I've really been trying to stay away from the recent contretemps surrounding the visit of the odious Mahmoud Ahmedinejad to New York, especially the silly Kabuki theater that was presented at Columbia University, the once proud home of such intellectual giants as Jacques Barzun and Lionel Trilling, now reduced to a geopolitical version of the Jerry Springer show.

Given everything that the Iranian government has done - the hostage crisis, bankrolling Hezbollah, threatening to wipe Israel from the face of the earth - it is amazing that anyone could, with a straight face, support the regime. But sure enough, people do. I've been doing a little jousting on the subject over at "The Big Question" again and I have learned remarkable things. Apparently, based on the earnest pleadings of the bien pensants over there, Iran has been undergoing a regular Prague Spring and that free speech is in flower, including protests against the malodorous Ahmedinejad. Why, if we would simply leave the Iranians alone, there would be the flowering of freedom there. Really, it's true.

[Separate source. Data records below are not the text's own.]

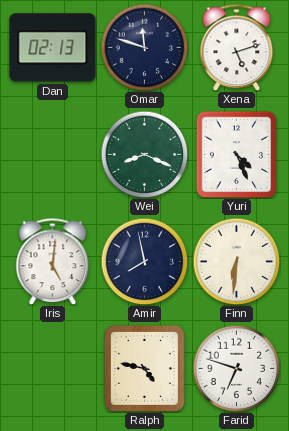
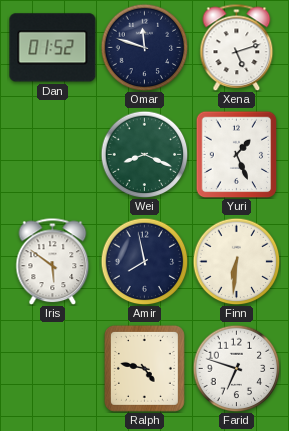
Dan: 02:13 -> 01:52
Yuri: 4:26 -> 1:26
Iris: 5:01 -> 5:51
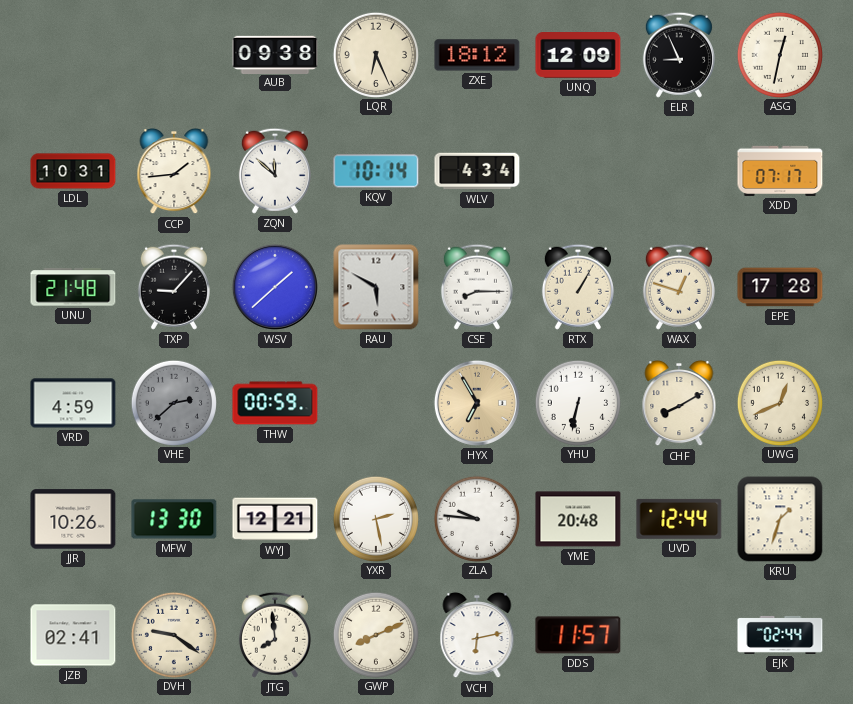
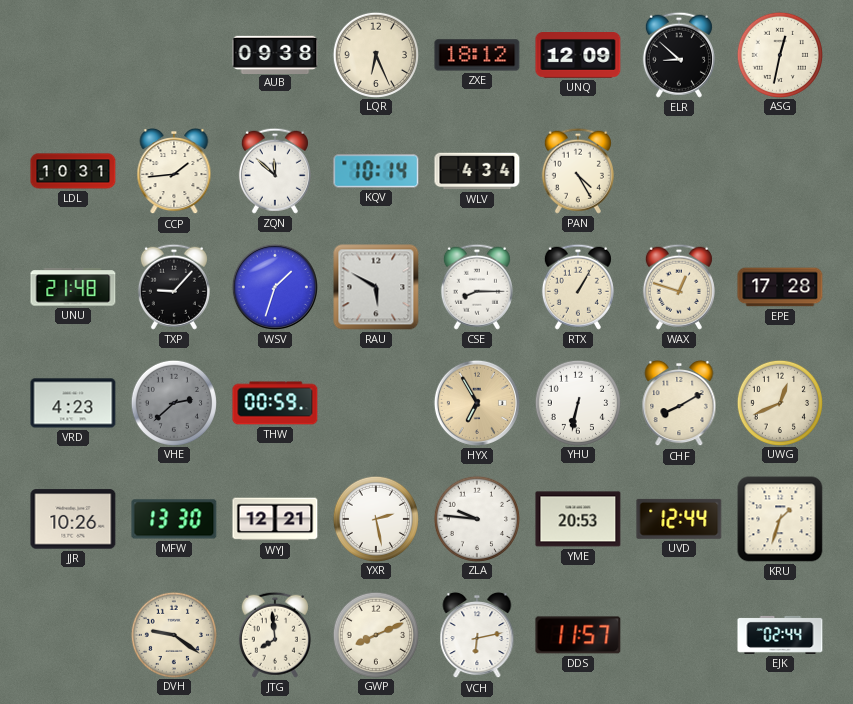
ELR: 8:56 -> 8:52
PAN: none -> 4:25
XDD: 07:17 -> none
WSV: 1:38 -> 1:33
VRD: 4:59 -> 4:23
YME: 20:48 -> 20:53
JZB: 02:41 -> none
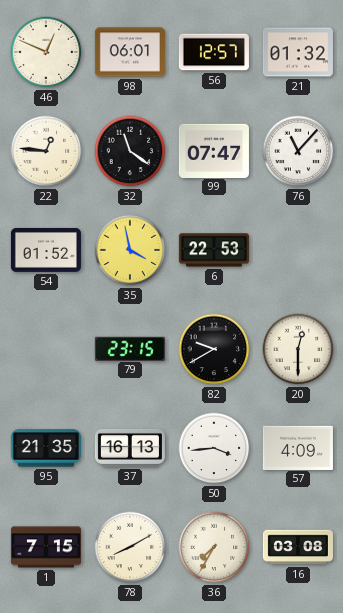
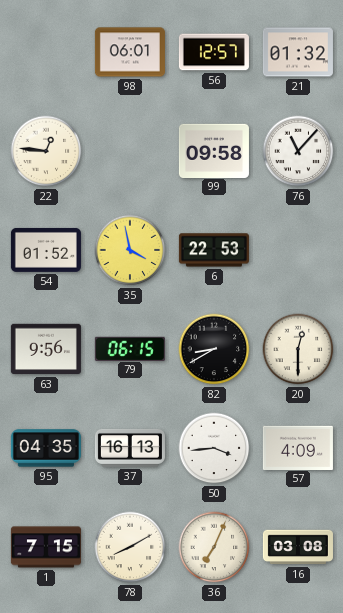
46: 12:49 -> none
32: 11:21 -> none
99: 07:47 -> 09:58
63: none -> 9:56
79: 23:15 -> 06:15
82: 9:40 -> 8:40
95: 21:35 -> 04:35
36: 7:35 -> 7:04
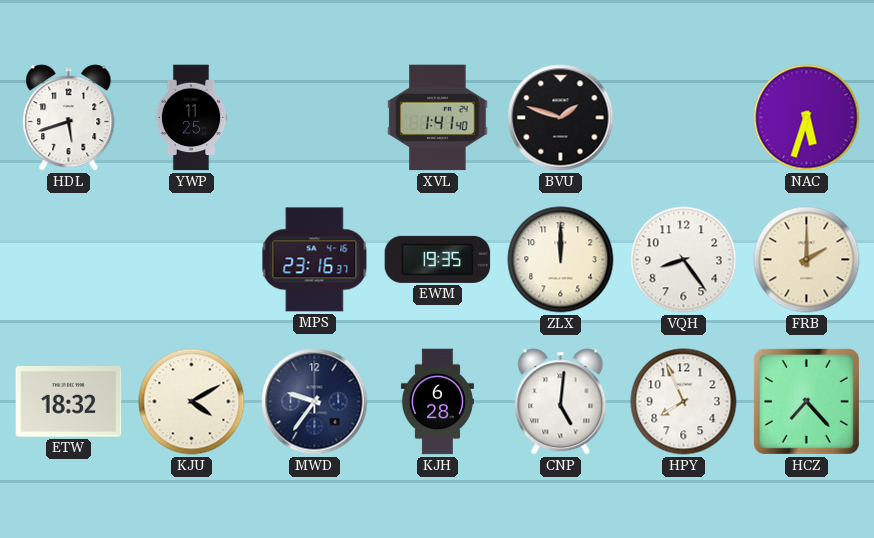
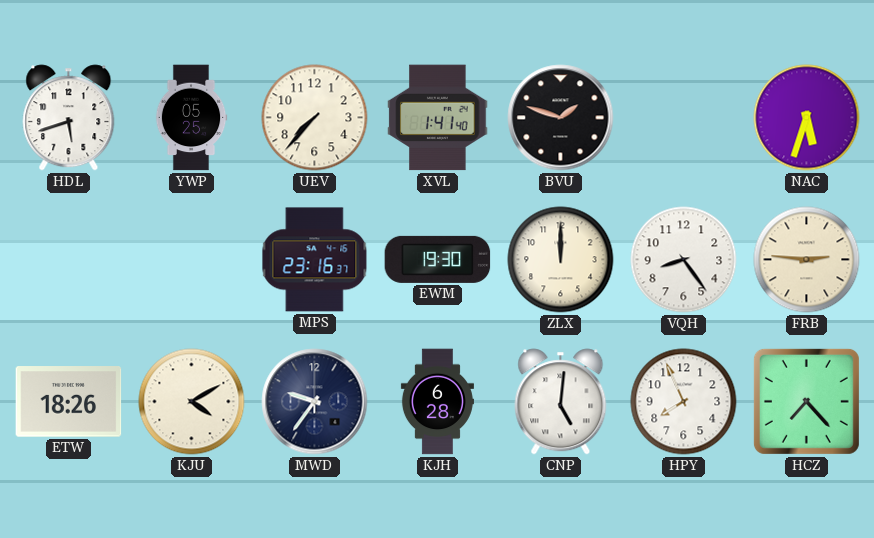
YWP: 11:25 -> 05:25
UEV: none -> 7:37
EWM: 19:35 -> 19:30
FRB: 2:00 -> 2:46
ETW: 18:32 -> 18:26
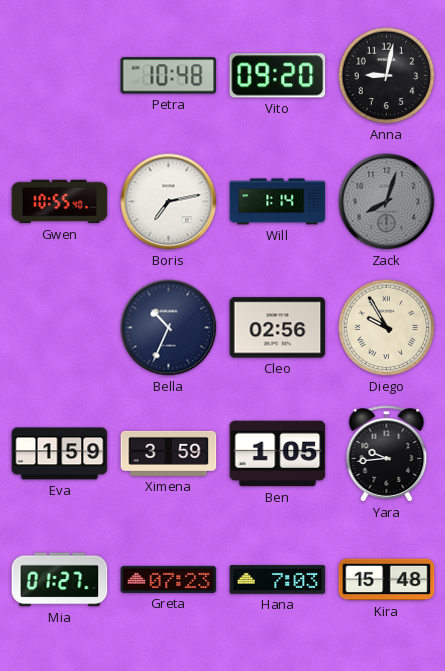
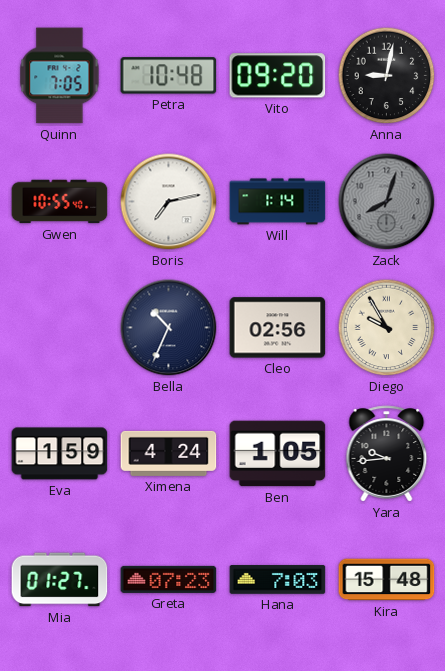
Quinn: none -> 7:05
Ximena: 3:59 -> 4:24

Because I've been, shall we say, a smidge skeptical of some of these claims, I've been labeled "deliberately obtuse." Now that's a badge of honor - I sincerely hope that I'm never able to make enough distinctions that I would be willing to somehow excuse a government that routinely terrorizes its people and whose titlular head claims, with a straight face (pun intended), that there are no homosexuals in Iran.

I don't remember who said it, it may have been Orwell, but the quote that comes to mind is this - there are some ideas that are so stupid that only an intellectual could believe them.